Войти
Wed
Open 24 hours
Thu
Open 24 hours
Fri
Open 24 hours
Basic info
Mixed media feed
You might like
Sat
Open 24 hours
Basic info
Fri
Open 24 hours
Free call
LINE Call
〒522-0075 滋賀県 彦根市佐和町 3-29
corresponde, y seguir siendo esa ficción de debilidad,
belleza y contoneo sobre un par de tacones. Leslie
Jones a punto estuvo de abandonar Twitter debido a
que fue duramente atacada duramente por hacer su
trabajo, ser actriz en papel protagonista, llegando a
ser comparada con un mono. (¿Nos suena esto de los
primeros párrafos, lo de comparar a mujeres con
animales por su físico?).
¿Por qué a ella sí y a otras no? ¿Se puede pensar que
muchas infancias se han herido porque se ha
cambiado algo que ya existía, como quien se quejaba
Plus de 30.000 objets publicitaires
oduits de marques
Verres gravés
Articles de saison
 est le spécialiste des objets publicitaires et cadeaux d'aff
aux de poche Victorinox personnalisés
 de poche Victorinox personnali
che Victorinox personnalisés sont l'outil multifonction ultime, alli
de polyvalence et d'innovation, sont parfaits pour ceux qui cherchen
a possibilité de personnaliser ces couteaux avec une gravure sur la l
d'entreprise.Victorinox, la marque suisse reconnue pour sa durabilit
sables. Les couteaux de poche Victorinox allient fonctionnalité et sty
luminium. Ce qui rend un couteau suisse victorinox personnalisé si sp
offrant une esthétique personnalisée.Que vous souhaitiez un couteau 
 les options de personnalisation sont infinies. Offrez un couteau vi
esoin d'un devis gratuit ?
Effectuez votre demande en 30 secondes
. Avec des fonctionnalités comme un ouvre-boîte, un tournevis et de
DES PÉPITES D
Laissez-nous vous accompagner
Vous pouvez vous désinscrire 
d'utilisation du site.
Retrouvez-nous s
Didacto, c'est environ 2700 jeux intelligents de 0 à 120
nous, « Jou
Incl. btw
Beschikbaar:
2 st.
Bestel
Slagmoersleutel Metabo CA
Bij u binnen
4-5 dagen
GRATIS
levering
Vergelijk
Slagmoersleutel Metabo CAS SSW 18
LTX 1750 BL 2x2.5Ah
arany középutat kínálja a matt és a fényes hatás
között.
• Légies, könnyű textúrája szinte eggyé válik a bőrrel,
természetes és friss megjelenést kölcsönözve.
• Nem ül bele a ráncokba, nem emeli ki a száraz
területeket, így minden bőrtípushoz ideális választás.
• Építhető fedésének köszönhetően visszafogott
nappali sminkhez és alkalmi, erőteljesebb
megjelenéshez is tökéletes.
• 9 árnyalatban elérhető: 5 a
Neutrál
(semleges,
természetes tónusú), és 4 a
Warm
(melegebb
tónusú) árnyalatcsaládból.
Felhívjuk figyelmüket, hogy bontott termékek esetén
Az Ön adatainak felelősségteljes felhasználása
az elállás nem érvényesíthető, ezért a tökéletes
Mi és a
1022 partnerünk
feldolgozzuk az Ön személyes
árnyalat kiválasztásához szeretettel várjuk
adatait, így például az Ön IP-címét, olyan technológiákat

====

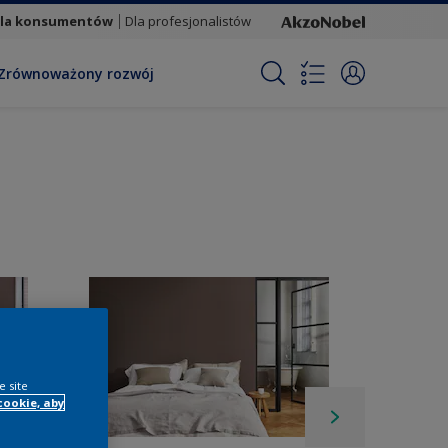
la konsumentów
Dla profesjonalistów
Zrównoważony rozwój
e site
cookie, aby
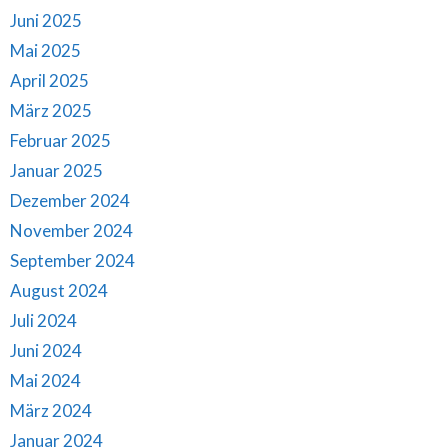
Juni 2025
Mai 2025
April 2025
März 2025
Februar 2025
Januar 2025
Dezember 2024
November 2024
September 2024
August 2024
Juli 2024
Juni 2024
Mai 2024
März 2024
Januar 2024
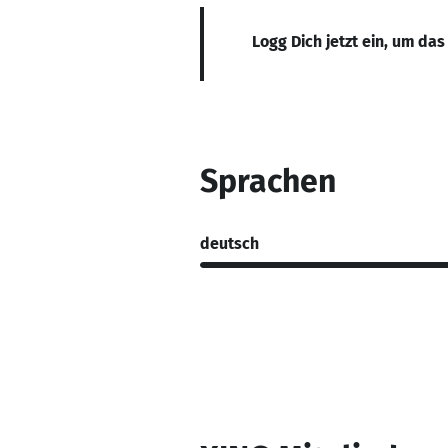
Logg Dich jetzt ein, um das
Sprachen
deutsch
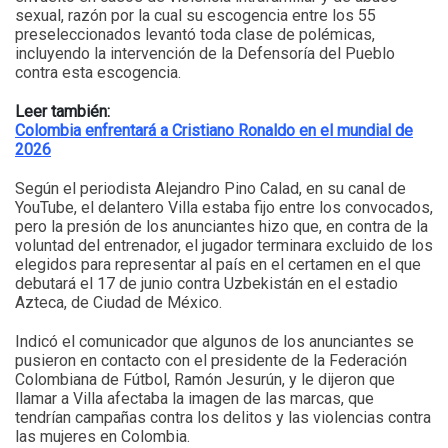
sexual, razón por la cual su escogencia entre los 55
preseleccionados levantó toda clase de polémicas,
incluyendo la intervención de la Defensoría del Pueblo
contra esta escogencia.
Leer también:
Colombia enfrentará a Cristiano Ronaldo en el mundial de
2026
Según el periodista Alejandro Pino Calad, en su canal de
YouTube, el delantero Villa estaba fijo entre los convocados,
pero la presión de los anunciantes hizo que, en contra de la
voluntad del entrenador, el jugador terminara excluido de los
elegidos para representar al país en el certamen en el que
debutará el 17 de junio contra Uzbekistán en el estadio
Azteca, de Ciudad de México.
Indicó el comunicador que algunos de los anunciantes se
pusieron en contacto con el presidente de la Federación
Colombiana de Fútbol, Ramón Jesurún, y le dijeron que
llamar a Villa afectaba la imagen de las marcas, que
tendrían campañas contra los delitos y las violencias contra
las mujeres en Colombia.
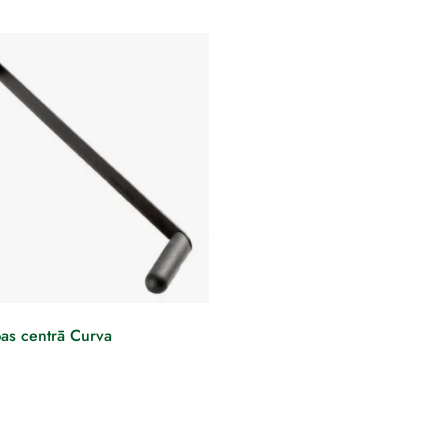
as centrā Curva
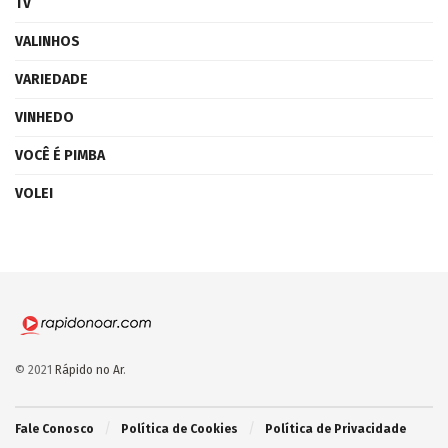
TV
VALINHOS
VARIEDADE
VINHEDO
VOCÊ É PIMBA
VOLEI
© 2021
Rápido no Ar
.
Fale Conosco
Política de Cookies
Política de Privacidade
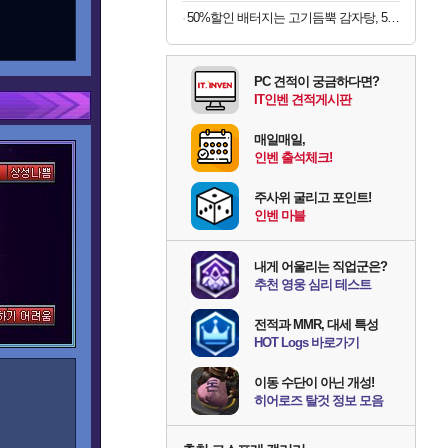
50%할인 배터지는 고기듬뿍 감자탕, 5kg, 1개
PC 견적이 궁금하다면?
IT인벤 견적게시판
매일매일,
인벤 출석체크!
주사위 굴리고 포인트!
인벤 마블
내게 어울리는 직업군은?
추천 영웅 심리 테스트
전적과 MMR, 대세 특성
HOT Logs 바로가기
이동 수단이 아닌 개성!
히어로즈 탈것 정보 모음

====

▸ **WHAT TO PRODUCE**
Your answer must consist solely of the lines above between the line holding "Plus de 30.000 objets publicitaires" and the line holding "d'entreprise.Victorinox, la marque", inclusive, copied exactly.

▸ **EXPECTED ANSWER**
Plus de 30.000 objets publicitaires
oduits de marques
Verres gravés
Articles de saison
 est le spécialiste des objets publicitaires et cadeaux d'aff
aux de poche Victorinox personnalisés
 de poche Victorinox personnali
che Victorinox personnalisés sont l'outil multifonction ultime, alli
de polyvalence et d'innovation, sont parfaits pour ceux qui cherchen
a possibilité de personnaliser ces couteaux avec une gravure sur la l
d'entreprise.Victorinox, la marque suisse reconnue pour sa durabilit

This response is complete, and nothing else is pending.